Work item – Each line of the records containing "Populism" is to be copied out and returned.

Records shown –
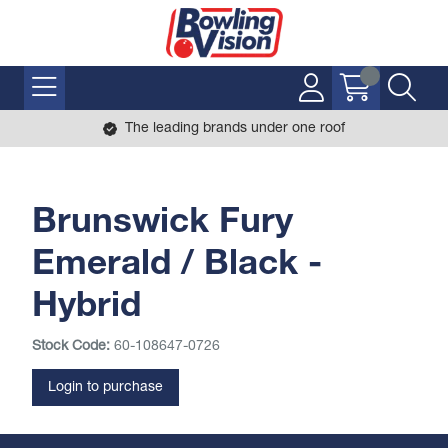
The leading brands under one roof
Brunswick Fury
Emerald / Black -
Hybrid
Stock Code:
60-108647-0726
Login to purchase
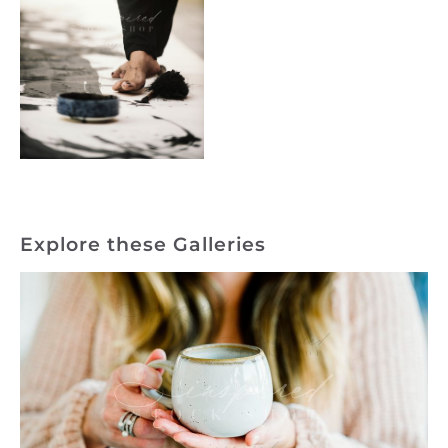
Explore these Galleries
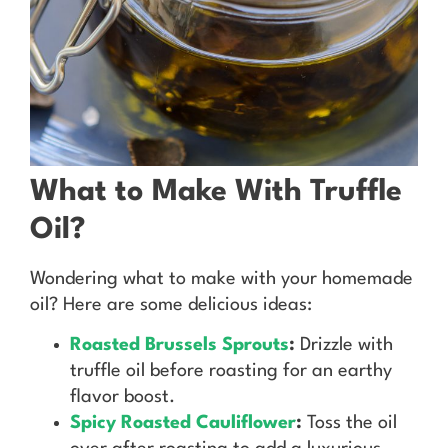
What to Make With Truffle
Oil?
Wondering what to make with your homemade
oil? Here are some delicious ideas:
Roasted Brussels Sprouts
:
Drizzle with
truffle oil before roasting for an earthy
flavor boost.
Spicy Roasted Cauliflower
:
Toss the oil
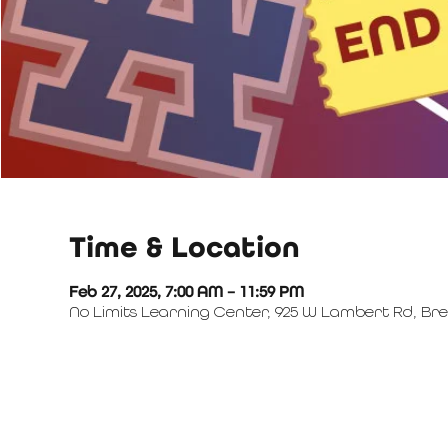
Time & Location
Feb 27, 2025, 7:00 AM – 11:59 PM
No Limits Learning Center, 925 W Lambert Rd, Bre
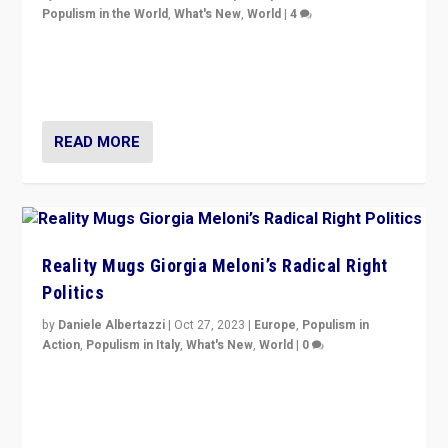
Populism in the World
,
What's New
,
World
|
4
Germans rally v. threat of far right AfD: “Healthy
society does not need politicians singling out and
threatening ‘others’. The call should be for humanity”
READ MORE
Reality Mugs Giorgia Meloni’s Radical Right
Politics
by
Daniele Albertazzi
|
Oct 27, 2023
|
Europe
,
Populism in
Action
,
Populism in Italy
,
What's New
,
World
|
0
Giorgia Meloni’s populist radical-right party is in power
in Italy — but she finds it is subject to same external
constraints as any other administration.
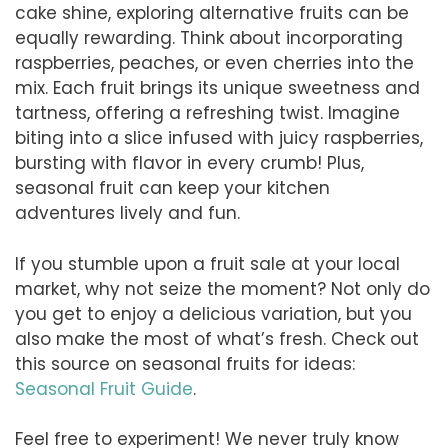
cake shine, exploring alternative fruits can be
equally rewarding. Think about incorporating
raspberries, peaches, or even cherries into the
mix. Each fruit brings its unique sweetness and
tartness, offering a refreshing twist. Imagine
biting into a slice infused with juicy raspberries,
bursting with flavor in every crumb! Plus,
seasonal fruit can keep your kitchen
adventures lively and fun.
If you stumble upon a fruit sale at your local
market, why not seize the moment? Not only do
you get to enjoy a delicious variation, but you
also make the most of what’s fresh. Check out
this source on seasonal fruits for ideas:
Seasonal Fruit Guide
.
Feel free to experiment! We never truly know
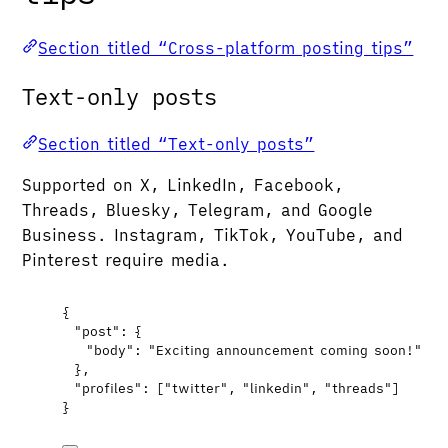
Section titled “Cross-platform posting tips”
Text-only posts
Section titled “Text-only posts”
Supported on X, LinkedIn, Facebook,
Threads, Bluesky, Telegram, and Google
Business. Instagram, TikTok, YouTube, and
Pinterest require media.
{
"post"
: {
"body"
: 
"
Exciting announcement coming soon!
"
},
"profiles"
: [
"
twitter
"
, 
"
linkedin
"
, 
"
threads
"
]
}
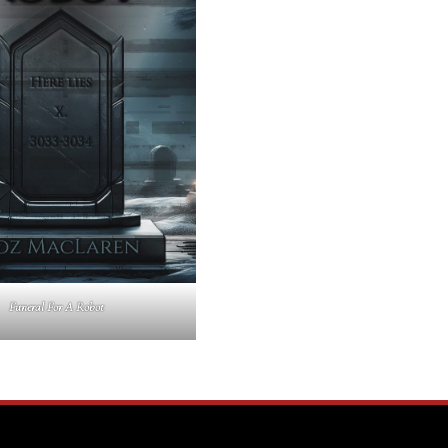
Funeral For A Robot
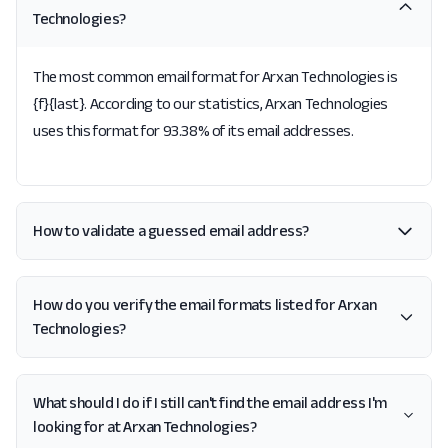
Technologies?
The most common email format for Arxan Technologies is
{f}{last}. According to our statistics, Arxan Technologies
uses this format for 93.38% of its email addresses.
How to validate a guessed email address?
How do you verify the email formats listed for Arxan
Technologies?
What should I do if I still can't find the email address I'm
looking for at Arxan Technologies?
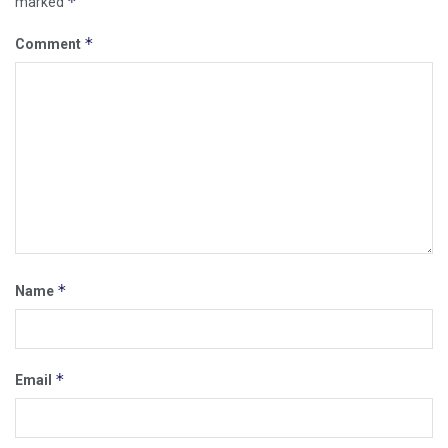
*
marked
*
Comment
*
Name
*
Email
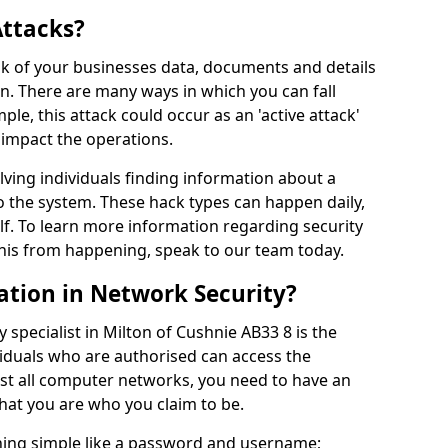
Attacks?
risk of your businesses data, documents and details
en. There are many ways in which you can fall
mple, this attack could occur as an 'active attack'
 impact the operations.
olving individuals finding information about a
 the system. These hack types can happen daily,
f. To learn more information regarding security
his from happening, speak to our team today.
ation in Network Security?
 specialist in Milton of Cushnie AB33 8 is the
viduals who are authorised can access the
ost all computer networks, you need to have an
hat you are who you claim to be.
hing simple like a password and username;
---
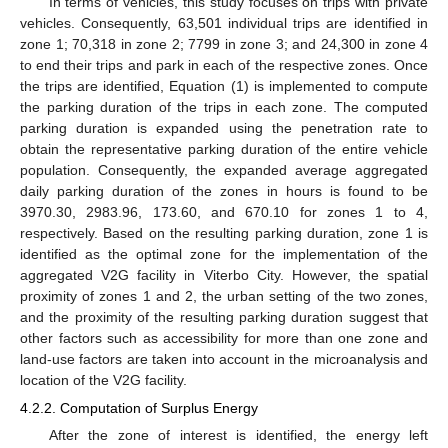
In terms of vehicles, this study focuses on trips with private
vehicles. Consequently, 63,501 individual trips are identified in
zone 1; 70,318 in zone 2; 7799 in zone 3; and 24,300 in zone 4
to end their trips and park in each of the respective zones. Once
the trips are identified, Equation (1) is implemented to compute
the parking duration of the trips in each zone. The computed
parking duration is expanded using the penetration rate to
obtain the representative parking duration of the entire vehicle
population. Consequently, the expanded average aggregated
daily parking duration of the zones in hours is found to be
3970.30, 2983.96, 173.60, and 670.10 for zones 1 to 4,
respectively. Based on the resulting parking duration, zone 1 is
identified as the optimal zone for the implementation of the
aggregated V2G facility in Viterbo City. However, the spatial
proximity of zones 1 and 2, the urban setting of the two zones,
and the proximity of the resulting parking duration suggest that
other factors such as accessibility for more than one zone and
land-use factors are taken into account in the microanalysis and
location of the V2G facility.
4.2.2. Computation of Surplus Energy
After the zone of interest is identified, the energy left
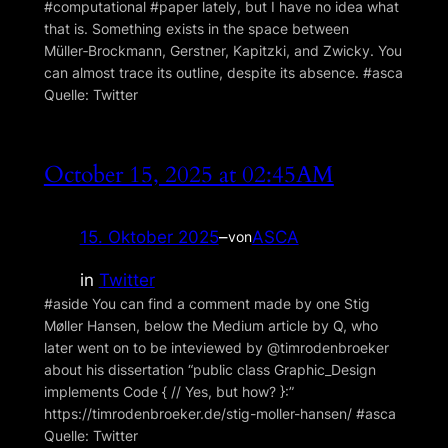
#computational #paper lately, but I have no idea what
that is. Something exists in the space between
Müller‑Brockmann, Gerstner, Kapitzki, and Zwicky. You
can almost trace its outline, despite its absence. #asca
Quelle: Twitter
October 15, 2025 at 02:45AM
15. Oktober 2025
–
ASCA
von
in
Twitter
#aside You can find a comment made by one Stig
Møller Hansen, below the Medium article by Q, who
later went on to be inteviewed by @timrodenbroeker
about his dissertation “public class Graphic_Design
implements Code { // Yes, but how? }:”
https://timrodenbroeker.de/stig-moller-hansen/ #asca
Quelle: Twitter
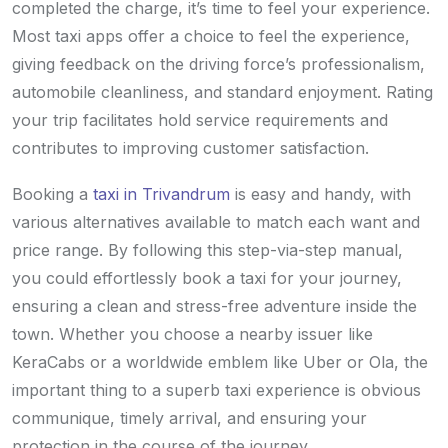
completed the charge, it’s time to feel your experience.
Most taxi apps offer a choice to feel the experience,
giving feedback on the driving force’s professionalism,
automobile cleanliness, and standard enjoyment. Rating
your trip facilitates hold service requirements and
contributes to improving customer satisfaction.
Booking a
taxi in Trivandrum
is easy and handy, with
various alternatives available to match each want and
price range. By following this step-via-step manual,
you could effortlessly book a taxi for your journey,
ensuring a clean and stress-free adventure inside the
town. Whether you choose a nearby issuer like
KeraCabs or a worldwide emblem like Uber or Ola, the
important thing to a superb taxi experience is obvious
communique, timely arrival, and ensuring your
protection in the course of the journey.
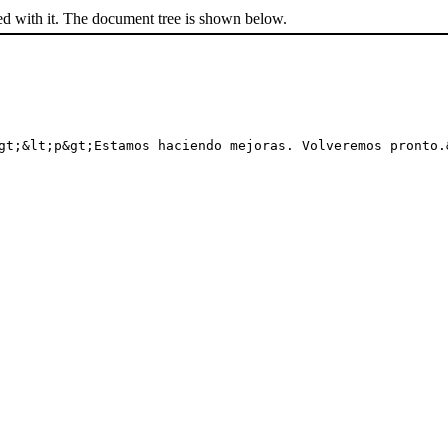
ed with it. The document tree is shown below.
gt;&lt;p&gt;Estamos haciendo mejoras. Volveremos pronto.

Written response –
Populism in the World
Populism in
Populism in Italy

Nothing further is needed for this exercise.